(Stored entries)
┄┄┄┄┄┄

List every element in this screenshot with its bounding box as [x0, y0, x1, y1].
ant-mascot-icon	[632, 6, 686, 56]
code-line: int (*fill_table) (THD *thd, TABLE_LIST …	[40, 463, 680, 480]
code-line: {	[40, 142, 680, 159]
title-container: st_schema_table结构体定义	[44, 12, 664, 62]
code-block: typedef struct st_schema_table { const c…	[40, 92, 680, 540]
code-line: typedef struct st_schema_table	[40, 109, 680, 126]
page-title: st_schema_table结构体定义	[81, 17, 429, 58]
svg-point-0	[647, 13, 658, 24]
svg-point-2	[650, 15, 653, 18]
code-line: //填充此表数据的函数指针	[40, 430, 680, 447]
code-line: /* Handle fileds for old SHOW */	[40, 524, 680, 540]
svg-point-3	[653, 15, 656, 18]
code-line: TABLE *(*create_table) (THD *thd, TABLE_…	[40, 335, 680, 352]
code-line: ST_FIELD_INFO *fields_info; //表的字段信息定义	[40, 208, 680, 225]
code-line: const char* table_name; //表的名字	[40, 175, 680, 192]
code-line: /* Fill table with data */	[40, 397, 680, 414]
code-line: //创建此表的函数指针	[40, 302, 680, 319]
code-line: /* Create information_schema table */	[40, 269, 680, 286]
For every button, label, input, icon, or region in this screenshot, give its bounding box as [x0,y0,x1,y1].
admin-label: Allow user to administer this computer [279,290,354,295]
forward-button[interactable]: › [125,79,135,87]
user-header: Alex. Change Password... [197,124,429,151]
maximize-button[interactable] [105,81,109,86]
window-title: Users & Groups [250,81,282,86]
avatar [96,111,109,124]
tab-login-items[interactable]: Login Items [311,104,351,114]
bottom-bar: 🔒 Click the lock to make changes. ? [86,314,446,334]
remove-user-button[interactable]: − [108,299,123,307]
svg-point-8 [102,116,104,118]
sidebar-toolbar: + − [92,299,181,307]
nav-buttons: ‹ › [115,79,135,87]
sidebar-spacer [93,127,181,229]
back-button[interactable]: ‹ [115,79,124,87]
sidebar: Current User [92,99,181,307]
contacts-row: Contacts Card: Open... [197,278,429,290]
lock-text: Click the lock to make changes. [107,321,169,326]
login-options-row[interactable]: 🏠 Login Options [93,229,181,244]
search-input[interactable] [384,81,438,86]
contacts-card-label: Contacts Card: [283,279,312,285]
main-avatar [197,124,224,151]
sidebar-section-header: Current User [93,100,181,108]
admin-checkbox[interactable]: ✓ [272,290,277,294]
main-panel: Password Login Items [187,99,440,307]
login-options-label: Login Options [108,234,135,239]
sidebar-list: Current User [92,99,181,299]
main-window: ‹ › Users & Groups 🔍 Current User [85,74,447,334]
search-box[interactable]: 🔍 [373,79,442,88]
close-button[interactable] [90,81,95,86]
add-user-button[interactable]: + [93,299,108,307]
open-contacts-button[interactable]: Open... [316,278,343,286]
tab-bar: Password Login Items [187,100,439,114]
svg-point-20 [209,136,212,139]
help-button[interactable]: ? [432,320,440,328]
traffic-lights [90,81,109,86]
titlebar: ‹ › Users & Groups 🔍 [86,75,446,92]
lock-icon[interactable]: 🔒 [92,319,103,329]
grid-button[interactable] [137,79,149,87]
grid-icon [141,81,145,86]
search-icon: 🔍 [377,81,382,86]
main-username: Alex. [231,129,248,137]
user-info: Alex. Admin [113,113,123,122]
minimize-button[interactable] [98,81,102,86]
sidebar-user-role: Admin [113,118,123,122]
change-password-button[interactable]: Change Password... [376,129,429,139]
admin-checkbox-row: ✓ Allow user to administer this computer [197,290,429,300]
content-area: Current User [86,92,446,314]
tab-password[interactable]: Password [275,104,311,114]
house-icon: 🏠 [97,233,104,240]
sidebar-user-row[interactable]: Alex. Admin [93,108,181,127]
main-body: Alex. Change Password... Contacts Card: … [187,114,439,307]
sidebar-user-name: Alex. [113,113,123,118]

┄┄┄┄┄┄

### [THE PROBLEM]
Keeping each word as it stands, transcribe every entry.

### [SOLVED PROBLEM]
List every element in this screenshot with its bounding box as [x0, y0, x1, y1].
ant-mascot-icon	[632, 6, 686, 56]
code-line: int (*fill_table) (THD *thd, TABLE_LIST …	[40, 463, 680, 480]
code-line: {	[40, 142, 680, 159]
title-container: st_schema_table结构体定义	[44, 12, 664, 62]
code-block: typedef struct st_schema_table { const c…	[40, 92, 680, 540]
code-line: typedef struct st_schema_table	[40, 109, 680, 126]
page-title: st_schema_table结构体定义	[81, 17, 429, 58]
svg-point-0	[647, 13, 658, 24]
svg-point-2	[650, 15, 653, 18]
code-line: //填充此表数据的函数指针	[40, 430, 680, 447]
code-line: /* Handle fileds for old SHOW */	[40, 524, 680, 540]
svg-point-3	[653, 15, 656, 18]
code-line: TABLE *(*create_table) (THD *thd, TABLE_…	[40, 335, 680, 352]
code-line: ST_FIELD_INFO *fields_info; //表的字段信息定义	[40, 208, 680, 225]
code-line: const char* table_name; //表的名字	[40, 175, 680, 192]
code-line: /* Fill table with data */	[40, 397, 680, 414]
code-line: //创建此表的函数指针	[40, 302, 680, 319]
code-line: /* Create information_schema table */	[40, 269, 680, 286]
For every button, label, input, icon, or region in this screenshot, give its bounding box as [x0,y0,x1,y1].
admin-label: Allow user to administer this computer [279,290,354,295]
forward-button[interactable]: › [125,79,135,87]
user-header: Alex. Change Password... [197,124,429,151]
maximize-button[interactable] [105,81,109,86]
window-title: Users & Groups [250,81,282,86]
avatar [96,111,109,124]
tab-login-items[interactable]: Login Items [311,104,351,114]
bottom-bar: 🔒 Click the lock to make changes. ? [86,314,446,334]
remove-user-button[interactable]: − [108,299,123,307]
svg-point-8 [102,116,104,118]
sidebar-toolbar: + − [92,299,181,307]
nav-buttons: ‹ › [115,79,135,87]
sidebar-spacer [93,127,181,229]
back-button[interactable]: ‹ [115,79,124,87]
sidebar: Current User [92,99,181,307]
contacts-row: Contacts Card: Open... [197,278,429,290]
lock-text: Click the lock to make changes. [107,321,169,326]
login-options-row[interactable]: 🏠 Login Options [93,229,181,244]
search-input[interactable] [384,81,438,86]
contacts-card-label: Contacts Card: [283,279,312,285]
main-avatar [197,124,224,151]
sidebar-section-header: Current User [93,100,181,108]
admin-checkbox[interactable]: ✓ [272,290,277,294]
main-panel: Password Login Items [187,99,440,307]
login-options-label: Login Options [108,234,135,239]
sidebar-list: Current User [92,99,181,299]
main-window: ‹ › Users & Groups 🔍 Current User [85,74,447,334]
search-box[interactable]: 🔍 [373,79,442,88]
close-button[interactable] [90,81,95,86]
add-user-button[interactable]: + [93,299,108,307]
open-contacts-button[interactable]: Open... [316,278,343,286]
tab-bar: Password Login Items [187,100,439,114]
svg-point-20 [209,136,212,139]
help-button[interactable]: ? [432,320,440,328]
traffic-lights [90,81,109,86]
titlebar: ‹ › Users & Groups 🔍 [86,75,446,92]
lock-icon[interactable]: 🔒 [92,319,103,329]
grid-button[interactable] [137,79,149,87]
grid-icon [141,81,145,86]
search-icon: 🔍 [377,81,382,86]
main-username: Alex. [231,129,248,137]
user-info: Alex. Admin [113,113,123,122]
minimize-button[interactable] [98,81,102,86]
sidebar-user-role: Admin [113,118,123,122]
change-password-button[interactable]: Change Password... [376,129,429,139]
admin-checkbox-row: ✓ Allow user to administer this computer [197,290,429,300]
content-area: Current User [86,92,446,314]
tab-password[interactable]: Password [275,104,311,114]
house-icon: 🏠 [97,233,104,240]
sidebar-user-row[interactable]: Alex. Admin [93,108,181,127]
main-body: Alex. Change Password... Contacts Card: … [187,114,439,307]
sidebar-user-name: Alex. [113,113,123,118]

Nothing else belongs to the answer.